Elsewhere in Africa, Muslim violence continues in Somalia, where the
terror group Al-Shebab has been executing Christians as well as moderate
Muslims. Muslims connected to ISIS have carried out terror attacks in
Uganda, including two suicide bombings in the capital Kampala, and a
series of murderous attacks on pastors. These Islamic terrorists manage
to keep one step ahead of the Ugandan army, even in a country that is
82% Christian.
Christians are persecuted as well in Algeria, Morocco, Tunisia, and
Egypt. Apostates from Islam are subject to long prison terms, and
sometimes executed by members of their own families, who are only
following Muhammad’s command “If someone changes his [Muslim] religion,
kill him.” In Egypt, Coptic churches have been subject to frequent
bombings by Islamic militants; Copts have been killed in their houses
and at their businesses, while Coptic women and girls have been
kidnapped by Muslims, forced to convert, and then “married” to their
kidnapper.
Since the 1980s, there have been attacks by Muslim terror groups —
including Palestinian groups — on Kenyan targets and Israeli properties
in Kenya. Al-Shebab has also become more active in the country,
recruiting Kenyans to its ranks, and carrying out raids on Christians in
northern Kenya.
In Afghanistan, the Taliban has attacked both the Shi’a Hazara – whom
they regard as not being real Muslims — and the handful of Christians
who remain in the country. In Pakistan, Hindus and Christians have been
the targets of Muslim violence, and their percentages of the Pakistani
population have been greatly reduced since Partition in 1947. The state
does little to protect them from attacks by Muslims. Sunnis in Pakistan
also routinely attack, and kill, members of the Ahmadi sect, claiming
they are not real Muslims but the “worst kind of Infidels.” Pakistani
Sunnis also target the Shi’a minority. One Sunni group, Sipah-e-Sahaba,
exists for one purpose: to attack Shi’a, especially the educated —
engineers, doctors, lawyers – who because of their status and wealth are
seen as a threat to Sunni dominance.
All of this is offered as evidence that it is not Muslims who are
being persecuted or killed by non-Muslims, as Biden implied in his Eid
al-Fitr remarks, but almost everywhere it is Muslims who are persecuting
and killing other Muslims. Muslims also persecute, and in some cases
kill, non-Muslims – overwhelmingly their victims are Christians, but
Jews, Hindus, and Buddhists are also targeted. If Biden wants to talk
about “violence, famine, conflict, and disease,” let him examine who is
responsible for those four horsemen of the apocalypse, and where, and
whom, they plague.

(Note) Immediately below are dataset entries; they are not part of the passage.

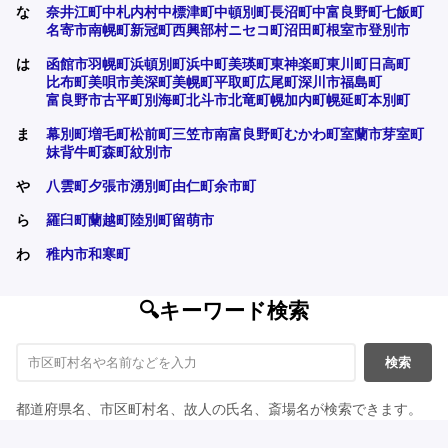
な
奈井江町
中札内村
中標津町
中頓別町
長沼町
中富良野町
七飯町
名寄市
南幌町
新冠町
西興部村
ニセコ町
沼田町
根室市
登別市
は
函館市
羽幌町
浜頓別町
浜中町
美瑛町
東神楽町
東川町
日高町
比布町
美唄市
美深町
美幌町
平取町
広尾町
深川市
福島町
富良野市
古平町
別海町
北斗市
北竜町
幌加内町
幌延町
本別町
ま
幕別町
増毛町
松前町
三笠市
南富良野町
むかわ町
室蘭市
芽室町
妹背牛町
森町
紋別市
や
八雲町
夕張市
湧別町
由仁町
余市町
ら
羅臼町
蘭越町
陸別町
留萌市
わ
稚内市
和寒町
🔍キーワード検索
検索
都道府県名、市区町村名、故人の氏名、斎場名が検索できます。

Let him investigate the situation in the Muslim
countries where endless civil wars continue (Libya, Syria, and Yemen),
in the countries where Sunni Muslims attack and murder Hindus Sikhs,
Christians, Ahmadis, and Shi’a Muslims (Afghanistan and Pakistan), in
the countries where Sunni Muslims persecute and sometimes kill
Christians (Egypt, Tunisia, Algeria, Iraq, Iran, Nigeria, Somalia). This
is just the briefest of overviews — a tour d’horizon — of what
has been happening in the Muslim lands. But even that was apparently
too much for Joe Biden to grasp, our president who wants us to believe
that Muslims suffer from “violence, famine, conflict, and disease” that
non-Muslims inflict on them, when the greatest source of misery, by far,
for Muslims, is other Muslims. But since it would have been impolitic
to recognize that truth, why did Biden have to say anything at all? Why
not just a quick greeting to his Muslim guests that evening, along the
lines of: “Jill and I are very glad to welcome you to the White House to
share an Eid el-Fitr dinner, where we can break bread together and
celebrate the end of the Muslim holy month of Ramadan. Let this be an
occasion when we can put aside our anxieties about the state of the
world and contemplate, with gratitude, the freedom that this country —
our country — secures for all of us.”
There. That’s enough. That’s more than enough.